Para metabolômica não direcionada, extratos metabólicos de LCR e amostras de plasma serão obtidos após precipitação de proteínas assistida por metanol e analisados ​​por cromatografia líquida acoplada à espectrometria de massa de alta resolução (LC-HRMS) conforme a equipe realiza rotineiramente 7. Uma combinação de dois LC- complementares Plataformas HRMS serão utilizadas para traçar o perfil de metabólitos hidrofóbicos e polares8. O pré-tratamento dos dados e as análises estatísticas serão obtidos usando Workflow4Metabolomics (W4M), que é uma plataforma online colaborativa de código aberto para metabolômica computacional. A anotação de conjuntos de dados e a identificação de sinais biologicamente relevantes serão realizadas usando bibliotecas espectrais 'internas' e experimentos de MS/MS (espectrometria de massa em tandem). A quantificação relativa de ~250 metabólitos será alcançada graças à normalização usando amostras de controle de qualidade. Para a metabolômica direcionada, o 5MTHF do LCR é medido rotineiramente no laboratório Necker especializado em Neurometabolismo, usando métodos analíticos muito sensíveis e específicos (cromatografia líquida hifenizada para MS em tandem). A equipe está em processo de incluir na mesma análise medidas de ácido ascórbico e ácido siálico. Dependendo da natureza química dos candidatos a biomarcadores metabólicos identificados no estudo não direcionado, serão desenvolvidos um ou alguns novos métodos para quantificação robusta utilizando isótopos estáveis.

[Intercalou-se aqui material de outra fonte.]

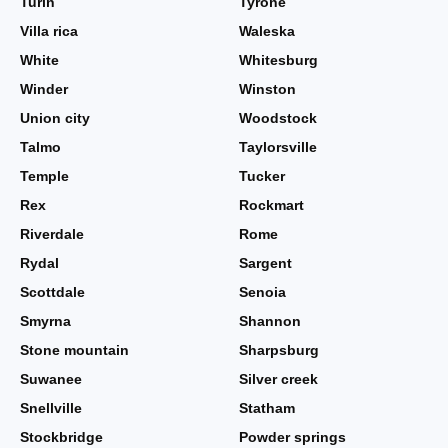
Turin
Tyrone
Villa rica
Waleska
White
Whitesburg
Winder
Winston
Union city
Woodstock
Talmo
Taylorsville
Temple
Tucker
Rex
Rockmart
Riverdale
Rome
Rydal
Sargent
Scottdale
Senoia
Smyrna
Shannon
Stone mountain
Sharpsburg
Suwanee
Silver creek
Snellville
Statham
Stockbridge
Powder springs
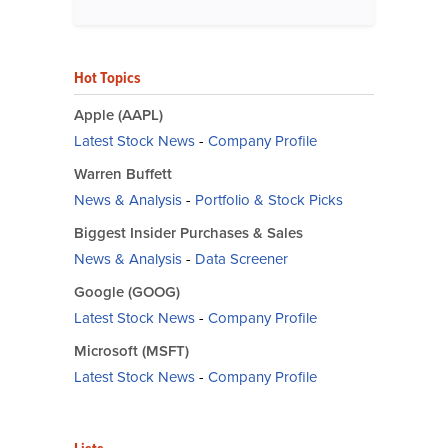
Hot Topics
Apple (AAPL)
Latest Stock News
-
Company Profile
Warren Buffett
News & Analysis
-
Portfolio & Stock Picks
Biggest Insider Purchases & Sales
News & Analysis
-
Data Screener
Google (GOOG)
Latest Stock News
-
Company Profile
Microsoft (MSFT)
Latest Stock News
-
Company Profile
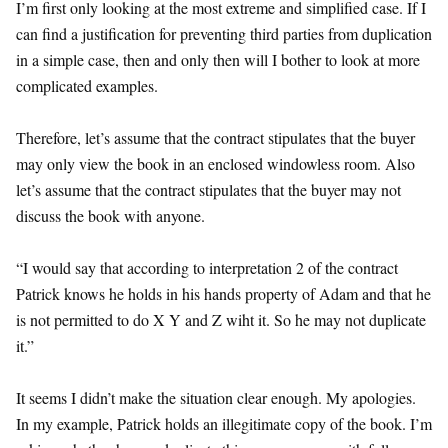
I’m first only looking at the most extreme and simplified case. If I
can find a justification for preventing third parties from duplication
in a simple case, then and only then will I bother to look at more
complicated examples.
Therefore, let’s assume that the contract stipulates that the buyer
may only view the book in an enclosed windowless room. Also
let’s assume that the contract stipulates that the buyer may not
discuss the book with anyone.
“I would say that according to interpretation 2 of the contract
Patrick knows he holds in his hands property of Adam and that he
is not permitted to do X Y and Z wiht it. So he may not duplicate
it.”
It seems I didn’t make the situation clear enough. My apologies.
In my example, Patrick holds an illegitimate copy of the book. I’m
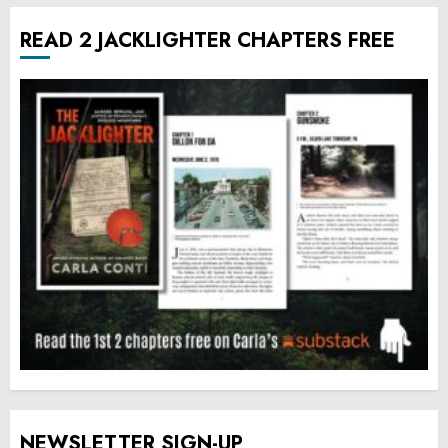
READ 2 JACKLIGHTER CHAPTERS FREE
NEWSLETTER SIGN-UP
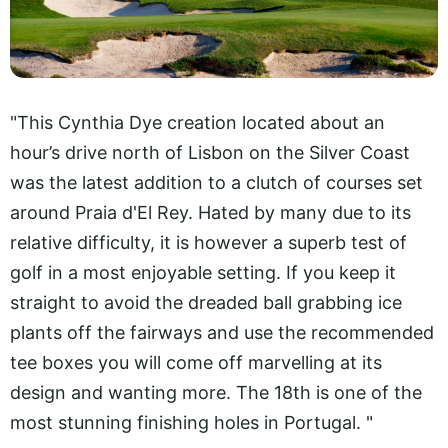
"This Cynthia Dye creation located about an
hour’s drive north of Lisbon on the Silver Coast
was the latest addition to a clutch of courses set
around Praia d'El Rey. Hated by many due to its
relative difficulty, it is however a superb test of
golf in a most enjoyable setting. If you keep it
straight to avoid the dreaded ball grabbing ice
plants off the fairways and use the recommended
tee boxes you will come off marvelling at its
design and wanting more. The 18th is one of the
most stunning finishing holes in Portugal. "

Um estudo proteômico preliminar no LCR de um paciente com alto teor de proteína no LCR e um controle nos permitirá estabelecer um protocolo de preparação de amostras, selecionar um método de análise de espectrometria de massa e um fluxo de trabalho de análise de dados. O objetivo é duplo: otimizar a extração de proteínas e permitir a comparação de LCR muito diferentes para desenvolver uma estratégia analítica que nos permita identificar biomarcadores. O estudo será realizado utilizando uma abordagem sem rótulo para minimizar a variabilidade, o número de etapas e principalmente para não restringir a faixa dinâmica da amostra. Todas as análises de bioinformática serão realizadas com myProMS9, nosso software de análise e gerenciamento de dados proteômicos desenvolvido no Institut Curie em colaboração com a plataforma de bioinformática INSERM U900 dirigida pelo Dr. E. Barillot. Para a abordagem proteômica direcionada, a equipe usará a experiência em MS direcionada com peptídeos de padrão interno marcados com isótopos estáveis, a abordagem padrão-ouro para quantificação de proteínas em fluido biológico, resultando em alta robustez, alta sensibilidade e análise multiplex10.

-Análise cruzada de dados A equipe gerenciará, analisará e integrará centralmente conjuntos de dados clínicos e biológicos e conhecimento gerado pela ressonância magnética e análise de amostras biológicas para identificar uma assinatura global relacionada à PC em pacientes LHIPFOLD. Com esses dados, a equipe estabelecerá um escore de disfunção da PC para uso na prática clínica de rotina, destinado a ser usado para explorar a PC em pacientes neurológicos.